Things at the office - while not necessarily 'improved' - have settled down a bit, to the point where I'm willing to go on doing what I'm doing. Which is not really a surprise. The fact of the matter is that, for all my bitching and for all my well-known aversion to anything remotely resembling work, I kind of like what I do, and I know for absolute certain that I would be TOTALLY fucking bored doing anything else with my life. So, while I wouldn't do what I do for free, I probably would do what I do for less money than I currently get paid. Which, I suppose, is about as close as someone of my generation in my position will get to saying that work ain't so bad.
Thus, I am once again relegating to the back-burner my dream of moving to Costa Rica and opening a gift shop and/or legal practice and/or cannabis plantation. We'll just tuck those away for the next time that I need a happy thought to remind me that... Well, just to remind me. And I'll actually be keeping an eye on that back-burner: see infra.

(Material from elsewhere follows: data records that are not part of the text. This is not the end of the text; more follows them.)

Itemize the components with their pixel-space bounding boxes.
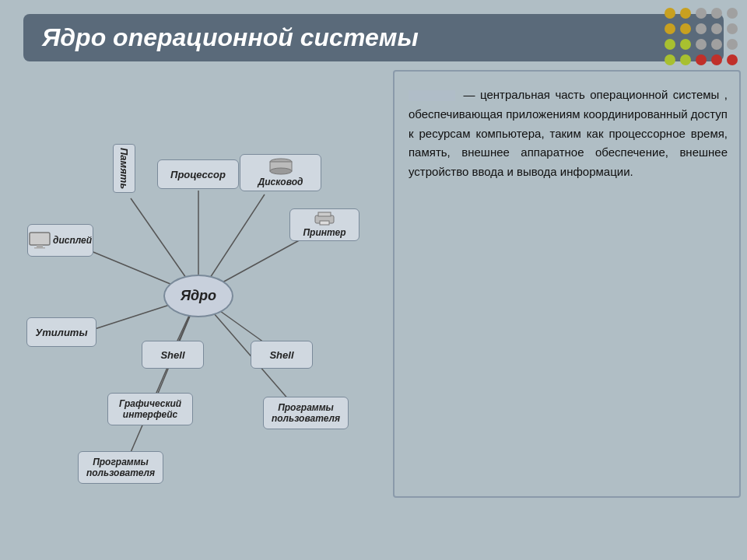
title-bar: Ядро операционной системы — [23, 14, 724, 61]
disk-icon — [268, 158, 293, 175]
svg-rect-13 — [34, 247, 45, 249]
svg-rect-19 — [320, 221, 329, 225]
decoration-dot — [727, 23, 738, 34]
user-programs1-node: Программыпользователя — [78, 451, 163, 484]
decoration-dot — [680, 39, 691, 50]
decoration-dot — [696, 54, 707, 65]
dots-decoration — [665, 8, 739, 67]
yadro-node: Ядро — [163, 275, 233, 317]
decoration-dot — [696, 23, 707, 34]
monitor-icon — [29, 232, 51, 249]
svg-rect-12 — [37, 245, 43, 247]
processor-node: Процессор — [157, 159, 239, 189]
decoration-dot — [665, 8, 675, 19]
svg-point-16 — [270, 168, 292, 174]
decoration-dot — [665, 54, 675, 65]
shell2-node: Shell — [251, 341, 313, 369]
description-text: — центральная часть операционной системы… — [397, 70, 739, 198]
user-programs2-node: Программыпользователя — [263, 397, 349, 429]
shell1-node: Shell — [142, 341, 204, 369]
diagram-area: Ядро дисплей Память Процессор Дисковод — [16, 70, 389, 537]
decoration-dot — [711, 39, 722, 50]
utilities-node: Утилиты — [26, 317, 96, 347]
printer-icon — [314, 212, 335, 226]
description-body: — центральная часть операционной системы… — [409, 88, 728, 178]
decoration-dot — [680, 8, 691, 19]
disk-node: Дисковод — [240, 154, 321, 191]
decoration-dot — [727, 54, 738, 65]
decoration-dot — [711, 54, 722, 65]
printer-node: Принтер — [289, 208, 359, 241]
memory-node: Память — [113, 144, 135, 193]
decoration-dot — [696, 39, 707, 50]
decoration-dot — [727, 39, 738, 50]
graphic-ui-node: Графическийинтерфейс — [107, 393, 193, 425]
decoration-dot — [696, 8, 707, 19]
svg-line-10 — [124, 296, 198, 467]
decoration-dot — [711, 23, 722, 34]
svg-rect-18 — [318, 212, 331, 216]
decoration-dot — [680, 54, 691, 65]
svg-rect-11 — [30, 233, 50, 245]
decoration-dot — [727, 8, 738, 19]
decoration-dot — [680, 23, 691, 34]
display-node: дисплей — [27, 224, 93, 257]
decoration-dot — [711, 8, 722, 19]
decoration-dot — [665, 23, 675, 34]
page-title: Ядро операционной системы — [42, 23, 419, 52]
decoration-dot — [665, 39, 675, 50]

In other news, interesting political developments over the weekend, which I'm not actually going to talk about much, particularly as HT has recently published its first guest post, on that very topic. So, I will remain silent except for noting that my interest was decidedly peaked by Colin Powell's endorsement of Barack Obama. This development will sway the opinions of many borderline Republicans. With a golden-boy from the Republican party breaking rank, many of the semi-conservatives who were already considering Barack based on their support of stem-cell research, Roe v. Wade, and so forth will follow, and vote Blue. This practically guarantees that Barack will be elected President, which in turn suggests that America will be moving considerably towards a socialist/communist nation in the next few years. Thus, we'll keep the Costa Rica contingency plan dusted off and ready for short-order implementation.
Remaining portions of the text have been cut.